– Немудрено, что он производит такое потрясающее впечатление, – говорил в толпе какой-то зоил своему соседу. – У него замечательно драматическая наружность.
Действительно, и это бледное лицо с выражением вдумчивого внимания, и неподвижные глаза, и вся его фигура предрасполагали к чему-то особенному, непривычному.
Южно-русская публика вообще любит и ценит свои родные мелодии, но здесь даже разношерстная «контрактовая» толпа была сразу захвачена глубокой искренностью выражения. Живое чувство родной природы, чуткая оригинальная связь с непосредственными источниками народной мелодии сказывались в импровизации, которая лилась из-под рук слепого музыканта. Богатая красками, гибкая и певучая, она бежала звонкою струею, то поднимаясь торжественным гимном, то разливаясь задушевным грустным напевом.
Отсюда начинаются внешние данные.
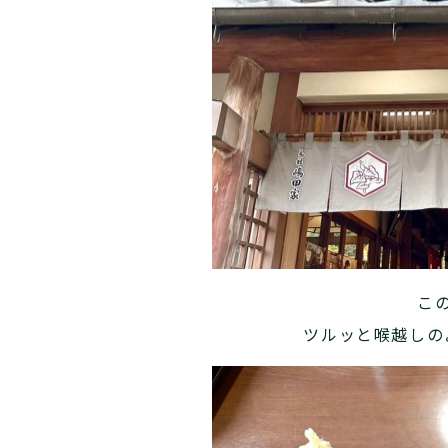
こ
ツルッと喉越しの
Казалось по временам: то буря гулко гремит в небесах, раскатываясь в бесконечном просторе, то лишь степной ветер звенит в траве, на кургане, навевая смутные грезы о минувшем.
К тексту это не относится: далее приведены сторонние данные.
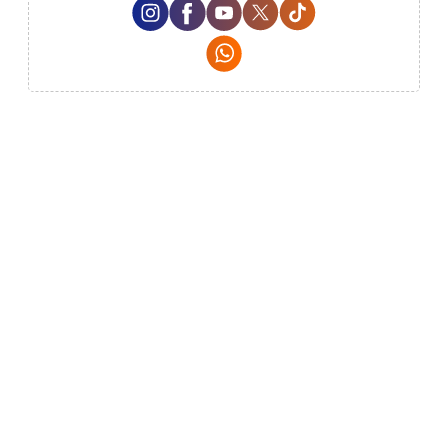
Instagram Social Media
Facebook Social Media
Youtube Social Media
Twitter Social Media
Tiktok Social Med
Whatsapp Social Media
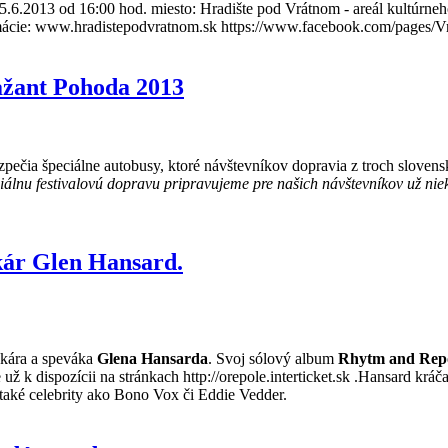
6.2013 od 16:00 hod. miesto: Hradište pod Vrátnom - areál kultúrne
informácie: www.hradistepodvratnom.sk https://www.facebook.com/pag
Bažant Pohoda 2013
zpečia špeciálne autobusy, ktoré návštevníkov dopravia z troch sloven
iálnu festivalovú dopravu pripravujeme pre našich návštevníkov už nie
čkár Glen Hansard.
čkára a speváka
Glena Hansarda
. Svoj sólový album
Rhytm and Rep
 už k dispozícii na stránkach http://orepole.interticket.sk .Hansard k
také celebrity ako Bono Vox či Eddie Vedder.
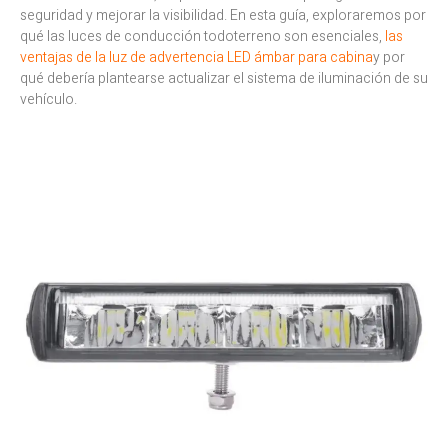
seguridad y mejorar la visibilidad. En esta guía, exploraremos por
qué las luces de conducción todoterreno son esenciales,
las
ventajas de la luz de advertencia LED ámbar para cabina
y por
qué debería plantearse actualizar el sistema de iluminación de su
vehículo.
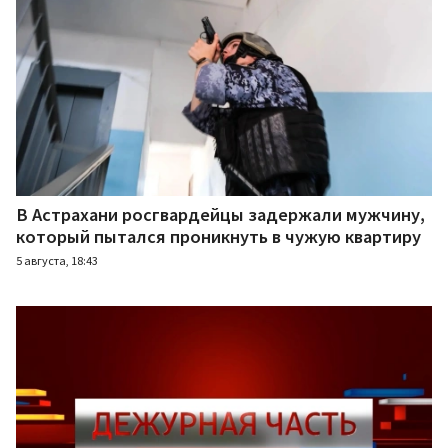
В Астрахани росгвардейцы задержали мужчину,
который пытался проникнуть в чужую квартиру
5 августа, 18:43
Когда он смолк, гром рукоплесканий охваченной восторгом толпы наполнил громадную залу. Слепой сидел с опущенною головой, удивленно прислушиваясь к этому грохоту. Но вот он опять поднял руки и ударил по клавишам. Многолюдная зала мгновенно притихла.
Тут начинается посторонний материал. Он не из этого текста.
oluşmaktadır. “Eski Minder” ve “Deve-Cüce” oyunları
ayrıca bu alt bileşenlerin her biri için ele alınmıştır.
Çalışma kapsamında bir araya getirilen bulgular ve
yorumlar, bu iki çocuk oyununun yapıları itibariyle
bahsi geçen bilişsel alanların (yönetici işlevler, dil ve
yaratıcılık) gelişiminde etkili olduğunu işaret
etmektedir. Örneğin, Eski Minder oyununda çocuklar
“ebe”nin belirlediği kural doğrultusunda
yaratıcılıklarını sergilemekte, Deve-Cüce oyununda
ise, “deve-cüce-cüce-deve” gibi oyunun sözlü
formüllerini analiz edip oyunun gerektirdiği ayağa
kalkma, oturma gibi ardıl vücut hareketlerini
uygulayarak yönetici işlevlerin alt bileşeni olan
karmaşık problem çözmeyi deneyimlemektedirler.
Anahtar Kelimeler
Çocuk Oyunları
В эту минуту вошел Максим. Он внимательно оглядел эту толпу, охваченную одним чувством, направившую на слепого жадные, горящие взгляды.
Старик слушал и ждал. Он больше, чем кто-нибудь другой в этой толпе, понимал живую драму этих звуков. Ему казалось, что эта могучая импровизация, так свободно льющаяся из души музыканта, вдруг оборвется, как прежде, тревожным, болезненным вопросом, который откроет новую рану в душе его слепого питомца. Но звуки росли, крепли, полнели, становились все более и более властными, захватывали сердце объединенной и замиравшей толпы.
И чем больше прислушивался Максим, тем яснее звучал для него в игре слепого знакомый мотив.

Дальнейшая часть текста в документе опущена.